Doctors caring for patients with psoriasis should consider exploring early screening and treatment for comorbidities, while the impact of early intervention cannot be underestimated.
- Psoriasis is associated with musculoskeletal, metabolic, cardiovascular and psychological morbidities.
- Every patient encounter is an opportunity to screen for comorbidities.
- There is emerging evidence that systemic treatments for psoriasis reduce systemic inflammatory burden and associated damage.
- Early intervention in psoriasis has the potential to modify the course of disease.
Although the skin is the most visibly affected organ in psoriasis, we now recognise that the impact of psoriasis goes well beyond the skin. In 2020, my colleagues and I published a review of the evolving body of literature that has demonstrated psoriasis to be a complex, systemic immune-mediated disorder (here).
We continue to advocate for all health care providers to have an understanding of the various systemic associations with psoriasis to inform holistic patient care. Doctors caring for patients with psoriasis should consider exploring early screening and treatment for comorbidities, such as psoriatic arthritis, cardiovascular disease, metabolic syndrome and psychological disorders.
Even though topical therapies can lead to great outcomes in limited psoriasis, considering what we now know about the comorbidities, we need to consider whether there should be a greater focus on commencing systemic therapy.
Cardiovascular and metabolic disease
In other immune-mediated diseases, such as rheumatoid arthritis, there is evidence to suggest that early treatment with systemic immunomodulators can improve vascular inflammation and reduce the risk of myocardial infarction (here and here).
A meta-analysis of patients with psoriasis demonstrated that tumour necrosis factor inhibitors (TNFi) and methotrexate are associated with a decreased risk of cardiovascular events (here).
Data published this year from more than 250 000 patients with psoriasis in a Korean nationwide database showed that systemic therapy, including both conventional and biologic therapies, was inversely associated with cardiocerebrovascular disease (here). Further, analysis from an international psoriasis registry has shown that methotrexate, TNFi and interleukin (IL)-12/23 inhibitors are associated with reduced mortality risk in patients with moderate to severe psoriasis (here).

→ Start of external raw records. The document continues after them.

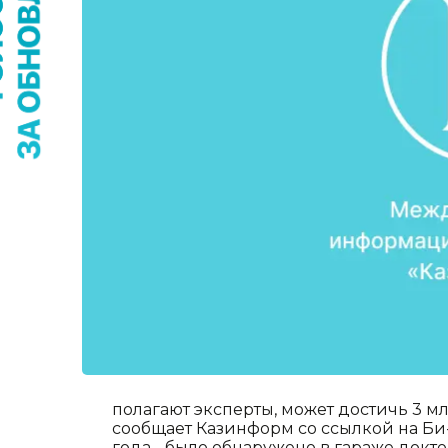
полагают эксперты, может достичь 3 млн
сообщает Казинформ со ссылкой на Би-Б
года - было обнаружено в гараже докт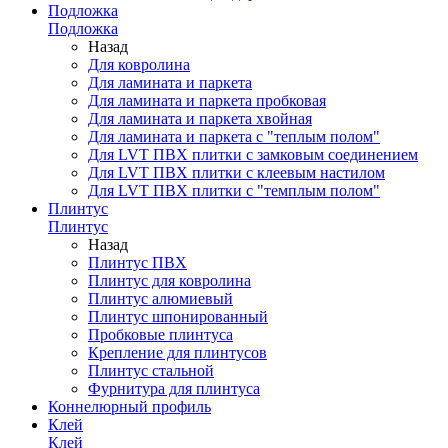
Подложка
Подложка
Назад
Для ковролина
Для ламината и паркета
Для ламината и паркета пробковая
Для ламината и паркета хвойная
Для ламината и паркета с "теплым полом"
Для LVT ПВХ плитки с замковым соединением
Для LVT ПВХ плитки с клеевым настилом
Для LVT ПВХ плитки с "темплым полом"
Плинтус
Плинтус
Назад
Плинтус ПВХ
Плинтус для ковролина
Плинтус алюмиевый
Плинтус шпонированный
Пробковые плинтуса
Крепление для плинтусов
Плинтус стальной
Фурнитура для плинтуса
Коннелюрный профиль
Клей
Клей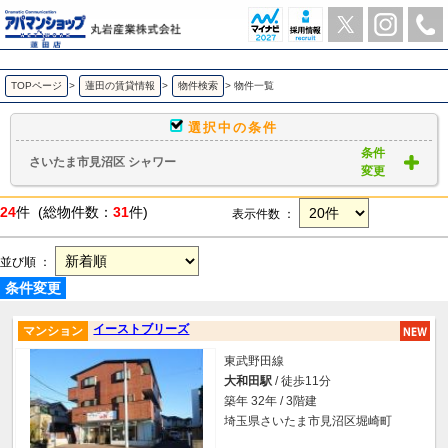
さいたま市見沼区 シャワー ｜賃貸物件一覧｜ アパマンショップ蓮田店-丸岩産業株式会社-
TOPページ
>
蓮田の賃貸情報
>
物件検索
>
物件一覧
選択中の条件
条件
さいたま市見沼区 シャワー
変更
24
件 (総物件数：
31
件)
表示件数 ：
並び順 ：
条件変更
イーストブリーズ
マンション
東武野田線
大和田駅
/ 徒歩11分
築年 32年 / 3階建
埼玉県さいたま市見沼区堀崎町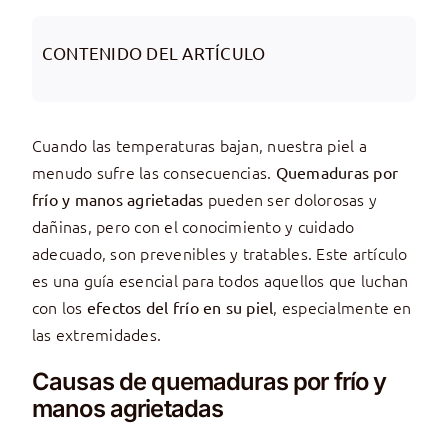
CONTENIDO DEL ARTÍCULO
Cuando las temperaturas bajan, nuestra piel a
menudo sufre las consecuencias.
Quemaduras por
pueden ser dolorosas y
frío y manos agrietadas
dañinas, pero con el conocimiento y cuidado
adecuado, son prevenibles y tratables. Este artículo
es una guía esencial para todos aquellos que luchan
con los
, especialmente en
efectos del frío en su piel
las extremidades.
Causas de quemaduras por frío y
manos agrietadas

Several prospective randomised controlled trials of moderate to severe psoriasis have recently been performed to evaluate the effects of ustekinumab (IL-12/23 inhibitor; here), secukinumab (IL-17A inhibitor; here and here) and apremilast (phosphodiesterase type 4 [PDE4] inhibitor; here) on aortic inflammation as measured by fluorodeoxyglucose–positron emission tomography (FDG-PET), computed tomography, and biomarkers of cardiometabolic disease. These trials suggest that systemic agents generally have either neutral or beneficial association with aortic vascular inflammation and cardiometabolic biomarkers.
About one in four individuals with psoriasis will develop psoriatic arthritis over their lifetime. Once psoriatic arthritis is established, modern treatment still has relatively modest efficacy; on average, only 20–47% of patients achieve 50% improvement (here).
Although psoriatic arthritis can precede or develop concurrently with skin psoriasis, the majority (85%) of psoriatic arthritis presents after the onset of skin psoriasis. Therefore, a strategy to prevent psoriatic arthritis in patients at the time of cutaneous diagnosis would be ideal.
A retrospective cohort study (here) was published this year showing that treatment with IL-12/23 or IL-23 inhibitors were associated with reduced risk of development of psoriatic arthritis compared with TNFi. However, a systematic review of four other retrospective cohort studies showed conflicting results in regards to the ability of biologic agents to prevent psoriatic arthritis (here). It is worth noting that there are limitations with the data analysis of retrospective cohort studies. Evidently, prospective clinical trials are required to confirm whether psoriatic arthritis can be prevented with biologic therapy. A prospective randomised controlled trial on psoriatic arthritis prevention using an IL-23 inhibitor is currently underway (here).
We do not know why some people with psoriasis develop psoriatic arthritis while others do not. The European HIPPOCRATES project is an exciting new initiative that aims to advance our ability to stratify patients at risk for psoriatic arthritis development through better understanding of molecular biomarkers (here).
Depression and anxiety are more common in individuals with psoriasis. We know that up to 20% of people with psoriasis have concomitant depression (here). The social impact of psoriasis and skin symptoms were traditionally thought to be the cause of psychiatric symptoms, but more recent evidence suggests that elevated inflammatory cytokines and neuroinflammation may be a major driver (here).
Interestingly, psoriatic arthritis is associated with a depressive burden three times higher than those without joint involvement. It is thought that this not only reflects pain and physical disability but the effects of systemic inflammation (here).
In addition to psychotherapy and antidepressants, anti-IL-23 and anti-IL-17A biologic agents (but not traditional systemic agents) have been shown to significantly improve depressive symptoms (here).
Psoriasis early intervention: is there a role?
Early intervention is an emerging concept in the management of psoriasis. Early intervention involves screening for comorbidities, education about psoriasis and lifestyle management, as well as early implementation of systemic therapy. Although the benefits of early intervention have been well established in rheumatoid arthritis and Crohn’s disease, the benefit has not yet been proven in psoriasis.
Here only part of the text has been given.